The question is whether they should, at least on this topic.

Gawdat’s claim rests on a particular definition of sentience. He describes it as “engaging in life with free will and with a sense of awareness.” Under this framing, he argues that AI qualifies: it has a beginning and end, it senses the world, it acts upon it. He suggests the systems have “a deep level of consciousness” and can make decisions on their own.

This definition differs from some academic frameworks for discussing consciousness. Many philosophers and cognitive scientists distinguish between behavioral capabilities and subjective experience. A thermostat senses temperature and acts on it. A calculator processes inputs and produces outputs. Neither is generally considered conscious. However, this distinction is itself contested. Some philosophers, particularly those in the interpretationist tradition, argue that the line between “mere behavior” and “genuine mental states” becomes unclear when systems exhibit sufficiently sophisticated, context-appropriate responses. Gawdat’s definition may lack philosophical precision, but the question of where to draw the line is genuine. The relevant question is not whether a system responds to its environment, but whether there is something it is like to be that system. This is the “hard problem” that gives our organization its name.

Gawdat does not engage with this distinction. He presents his view as if it were obvious, as if anyone who looked carefully would reach the same conclusion. This confidence may resonate with audiences unfamiliar with the technical debates, but it does not reflect the state of expert opinion. Most researchers who study consciousness professionally remain agnostic or skeptical about whether current AI systems have subjective experiences. Those who believe they might, like Geoffrey Hinton, tend to acknowledge significant uncertainty. Others, like Meta’s Yann LeCun, think the question is not even close to being settled and that current architectures are unlikely to be sufficient.

Gawdat occupies an unusual position. He has real credentials in technology and business. He worked at senior levels in organizations that build AI systems. But his expertise is not in consciousness, neuroscience, or philosophy of mind. His claims are assertions, not arguments. And because they come from someone with an impressive title, they carry weight they might not otherwise deserve.

This is a pattern worth recognizing. Public discourse on AI consciousness often features confident claims from people whose authority comes from adjacent domains. A former executive knows how companies build and deploy AI. That knowledge does not transfer to questions about whether the systems have inner lives. A machine learning engineer understands the architecture of transformers. That understanding does not settle debates that have occupied philosophers for centuries.

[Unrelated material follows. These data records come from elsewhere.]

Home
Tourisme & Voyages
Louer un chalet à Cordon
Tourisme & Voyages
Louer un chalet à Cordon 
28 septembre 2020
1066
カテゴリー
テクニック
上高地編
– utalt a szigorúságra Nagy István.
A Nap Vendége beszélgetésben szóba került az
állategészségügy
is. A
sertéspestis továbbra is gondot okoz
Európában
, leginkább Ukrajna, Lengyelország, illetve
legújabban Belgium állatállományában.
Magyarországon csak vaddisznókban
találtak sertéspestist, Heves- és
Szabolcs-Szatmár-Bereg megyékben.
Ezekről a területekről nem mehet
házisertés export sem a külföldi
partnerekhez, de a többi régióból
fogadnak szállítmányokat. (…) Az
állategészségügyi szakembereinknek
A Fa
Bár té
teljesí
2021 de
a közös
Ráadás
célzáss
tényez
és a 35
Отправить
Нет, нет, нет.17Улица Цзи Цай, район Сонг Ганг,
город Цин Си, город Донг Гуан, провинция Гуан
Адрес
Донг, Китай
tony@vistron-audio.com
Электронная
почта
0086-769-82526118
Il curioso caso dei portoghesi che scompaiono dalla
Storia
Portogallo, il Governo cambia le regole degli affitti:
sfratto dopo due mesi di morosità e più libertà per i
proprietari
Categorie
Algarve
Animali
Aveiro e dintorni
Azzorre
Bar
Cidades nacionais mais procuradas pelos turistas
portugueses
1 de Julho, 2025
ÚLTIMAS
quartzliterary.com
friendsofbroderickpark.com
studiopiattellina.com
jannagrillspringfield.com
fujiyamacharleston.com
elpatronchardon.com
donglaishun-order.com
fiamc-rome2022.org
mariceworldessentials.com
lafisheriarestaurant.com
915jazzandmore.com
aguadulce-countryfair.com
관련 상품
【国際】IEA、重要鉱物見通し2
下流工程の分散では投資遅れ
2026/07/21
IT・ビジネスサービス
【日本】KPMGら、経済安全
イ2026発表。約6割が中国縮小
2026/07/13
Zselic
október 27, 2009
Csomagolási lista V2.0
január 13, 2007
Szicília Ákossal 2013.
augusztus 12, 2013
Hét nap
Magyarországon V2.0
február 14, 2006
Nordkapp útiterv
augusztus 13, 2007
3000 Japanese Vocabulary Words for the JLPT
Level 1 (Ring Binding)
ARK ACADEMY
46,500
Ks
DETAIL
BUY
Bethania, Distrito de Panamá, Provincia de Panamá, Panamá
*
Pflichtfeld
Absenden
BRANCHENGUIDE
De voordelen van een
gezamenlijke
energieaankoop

The risk is not that Gawdat is malicious. He appears genuinely concerned about AI’s trajectory and its implications for humanity. His broader message, that AI is advancing faster than society realizes, is one many experts share. But wrapping that message in claims about sentience creates confusion. It gives the public the impression that the question has been answered, that the experts have weighed in, that the verdict is clear. None of that is true.

For those of us focused on preparedness, this kind of statement is a complication. Our work assumes that questions about AI consciousness are open, that they require careful investigation, that society should be ready to engage with them thoughtfully. When high-profile figures declare the matter settled, in either direction, they undercut clear thinking. Overconfident claims that AI is already conscious encourage unwarranted conclusions. So do overconfident dismissals. The state of evidence does not warrant certainty either way.

They also trigger the opposite reaction. Skeptics see the overconfident claims and dismiss the entire topic as hype. If a former Google executive can be wrong about sentience, maybe the whole subject is nonsense. This backlash is also unhelpful. It discourages serious engagement with a genuinely difficult question.

What would be more useful is a kind of epistemic modesty that public figures rarely display. Acknowledging that the question of AI consciousness is hard. Noting that experts disagree. Distinguishing between what systems can do and what they might experience. Avoiding declarative statements about matters that remain unresolved.

Gawdat’s intervention is unlikely to be the last of its kind. As AI capabilities grow, more people with impressive credentials will offer opinions on consciousness. Some will say it has arrived. Others will say it never will. The rest of us will have to learn to evaluate these claims carefully, attending not just to who is speaking but to what they actually know.


Mo Gawdat served as Chief Business Officer of Google X from 2013 to 2018. His comments about AI sentience appeared in a video clip released in September 2024.